Mereka pemamah buku yang hebat. Macam-macam kecenderungan dan kiblat keilmuan mereka: ada yang hobi filsafat, sosiologi, teologi dan lainnya kendati secara formal mereka kuliah di jurusan yang berbeda.

Senior saya Zainal Arifin Sandia (Kee Enal) yang kini menjadi aktivis LSM, meski kuliah di Prodi Pendidikan Bahasa Arab, tapi justeru penggemar berat filsafat. Dia juga doyan pada disiplin teologi. Saat kuliah beberapa kali saya pergoki dia melahap buku-buku tebal Cak Nur seperti “Islam Doktrin dan Peradaban” atau “Kontekstualisasi Doktrin Islam dalam Sejarah”.

Setiap kuliah nyong Ambon ini sengaja duduk paling belakang demi membaca buku-buku favoritnya. Demi memuaskan dahaga intelektualnya, dia juga mahir melakukan kamuflase: menyandingkan buku yang sedang dibacanya dengan buku kuliah di atas meja.

Ketika dosen berjalan ke belakang, secara refleks segera meletakkan buku kuliah itu di atas buku yang tadi dibaca sehingga kesannya sedang membaca buku kuliah.

Dosen yang mengajarnya jadul dan bikin ngantuk, justeru menjadi kesempatan baginya untuk membaca buku-buku itu secara diam-diam. Dia juga rajin membuat catatan dan mencoret bagian-bagian penting dari buku yang dibacanya.
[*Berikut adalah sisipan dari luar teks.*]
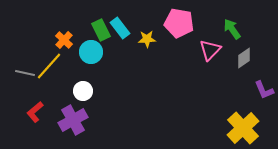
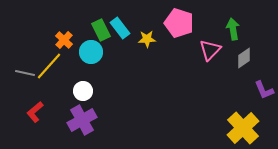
pink pentagon: rotated 8 degrees clockwise
green arrow: moved 1 px right; rotated 25 degrees clockwise
purple cross: moved 9 px right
Kala teman-teman lain bosan di kelas, dia malah menikmati hobinya. Perilaku aneh ini sempat membuat saya heran: kok bisa ya membaca buku berat di tengah suasana kuliah hehehe. Belakangan ‘aksi tipu-tipu’ dosen ala Zainal ini menginspirasi saya karena kebetulan dari Prodi yang sama hehehe.

Selain karya-karya Cak Nur, Zainal juga kerap menenteng dan membaca buku-buku Paulo Freire, Peter Berger, Ernest Gelner, Iqbal, Akbar S. Ahmed, Murtadha Muthahhari, Ali Syariati, Khomeini dan lainnya di samping buku babon HMI “Nilai-nilai Dasar Perjuangan”—buku-buku yang cukup berat saya cerna kala awal di HMI.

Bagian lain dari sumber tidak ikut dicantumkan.